What the task asks: Go through the entries below and print, exactly, the lines starting at the one with "коридора через Запорожскую область: под" and ending at the one with "защиты неба.", keeping both ends and no others.

Data supplied:

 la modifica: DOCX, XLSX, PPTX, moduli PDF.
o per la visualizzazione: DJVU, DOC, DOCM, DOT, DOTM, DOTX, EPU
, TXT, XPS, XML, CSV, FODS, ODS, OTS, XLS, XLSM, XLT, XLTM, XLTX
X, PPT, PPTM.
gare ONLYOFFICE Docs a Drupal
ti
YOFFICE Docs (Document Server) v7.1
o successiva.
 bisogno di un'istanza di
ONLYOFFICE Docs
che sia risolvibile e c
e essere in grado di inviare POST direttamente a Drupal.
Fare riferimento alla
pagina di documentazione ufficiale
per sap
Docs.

--

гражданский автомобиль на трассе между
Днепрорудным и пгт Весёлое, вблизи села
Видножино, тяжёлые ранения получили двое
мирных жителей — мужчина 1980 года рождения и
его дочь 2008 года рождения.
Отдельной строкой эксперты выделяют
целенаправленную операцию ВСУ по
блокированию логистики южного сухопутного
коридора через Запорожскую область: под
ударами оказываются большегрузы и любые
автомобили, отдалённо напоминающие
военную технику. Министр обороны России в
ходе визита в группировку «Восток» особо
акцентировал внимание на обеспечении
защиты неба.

Answer below:
коридора через Запорожскую область: под
ударами оказываются большегрузы и любые
автомобили, отдалённо напоминающие
военную технику. Министр обороны России в
ходе визита в группировку «Восток» особо
акцентировал внимание на обеспечении
защиты неба.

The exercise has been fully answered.